In the book, however, she admits that in August 2015, when news broke of a journalist and cameraman fatally shot, live, in Roanoke, Virginia, she said she wished that be his fate.

“I said, ‘Why couldn’t that have been me,'” she recalled. “That’s when I knew I had to do something.”

“I would never do anything like that,” she said. “I’ve never hurt myself. I love my parents and I would never do that. But I thought, ‘Wow, that would have been an easy way out. Someone just shot me.

Still, that didn’t derail his career aspirations.

“I thought going to New York would make me feel so much better,” she said.

“I just did work,” she said. “I didn’t have a minute to breathe, not a second. I didn’t have time for anything.

Although Logan admits that a television job in New York is what many aspire to in the business, she never found happiness in that job or in the life she led and after about a year, she moved to a station in Cleveland, Ohio, she said.

To fully understand Logan, it’s important to go back in time and look at the one experience that was the tipping point for her.

In the first chapter, “You Are Your Own Worst Enemy”, she described being arrested while a presenter at WNDU-TV in South Bend, IN. She was visiting her boyfriend, a former NFL football player and Notre Dame alum, two weeks before her contract at the station expired.

They were talking and drinking and Logan admitted in the book that she was “too emotional”.

“I called the non-emergency police line,” she wrote. “He then called 911. Why didn’t he? I had just called for no reason when it was me who was acting like an idiot.

“A female officer showed up and asked us out,” Logan wrote. “She offered to take me home. I was clearly in no condition to drive and made no attempt. I boarded the cruiser. She never really spoke to me, and I got agitated and told her to call one of the superiors.

Logan was asked to sit in the patrol car and the officer would drive her home. “I kept talking and crying, and she said she would arrest me for disorderly conduct if I didn’t stop,” she wrote. “I still haven’t listened.”
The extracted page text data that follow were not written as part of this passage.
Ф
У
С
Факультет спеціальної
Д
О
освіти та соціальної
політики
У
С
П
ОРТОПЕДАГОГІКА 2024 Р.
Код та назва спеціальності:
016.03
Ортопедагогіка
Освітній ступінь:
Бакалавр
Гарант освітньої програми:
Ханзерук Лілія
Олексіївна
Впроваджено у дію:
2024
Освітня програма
The result was an arrest for disorderly conduct, public intoxication and resisting arrest. Ultimately, the case was dismissed, but Logan recalled, “I couldn’t let go.”

“I googled myself a hundred times a day to read the stupid jokes, all these crazy stories,” she said.
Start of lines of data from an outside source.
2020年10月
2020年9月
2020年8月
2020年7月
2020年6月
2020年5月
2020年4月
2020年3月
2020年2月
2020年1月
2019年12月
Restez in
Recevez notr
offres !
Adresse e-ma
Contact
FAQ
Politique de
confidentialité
That same night, Logan was fired from her anchor job. She landed on her feet with a job as a reporter/anchor at WLNE-TV in Providence on ABC.

A year later, in 2011, she came to WTNH Connecticut where she stayed for four years, moving to FOX 61 News, and left after a year to work for WCBS as a reporter in New York. Her last gig was at WOI/WUAB in Cleveland, which she left in November 2020.

The journalist and writer is brutally honest about her life and how she felt, even when it wasn’t pretty.

“She’s putting it all out there,” Perrotti said. “She really knows that if you water it down, people won’t be able to see themselves in it.”

Logan is a strong advocate for women and teenage girls struggling with self-esteem issues and created REVIVE, a series of free workshops to help them.

“I want to meet these women, hear their stories, and share with them,” Logan writes in Chapter Seven.

The letters of the acronym stand for R: Respect and love yourself, E: End the cycle of unhealthy relationships, V: Vent to others, I: Identify your unique strengths, V: Check for problem behaviors, E: Express your emotions effectively.

Logan is currently teaching public speaking at Boston College, curating a costume jewelry line called Lure by Logan, and thinking about the next book she plans to write.

She also has visions of settling down with the right guy.

“I have to find a partner,” she said. “I would like to get married. I would be lying if I said I didn’t.

“I feel like I’m going to meet someone organically and it’s going to happen,” she said. “I want to settle down, but I’m not going to force it.”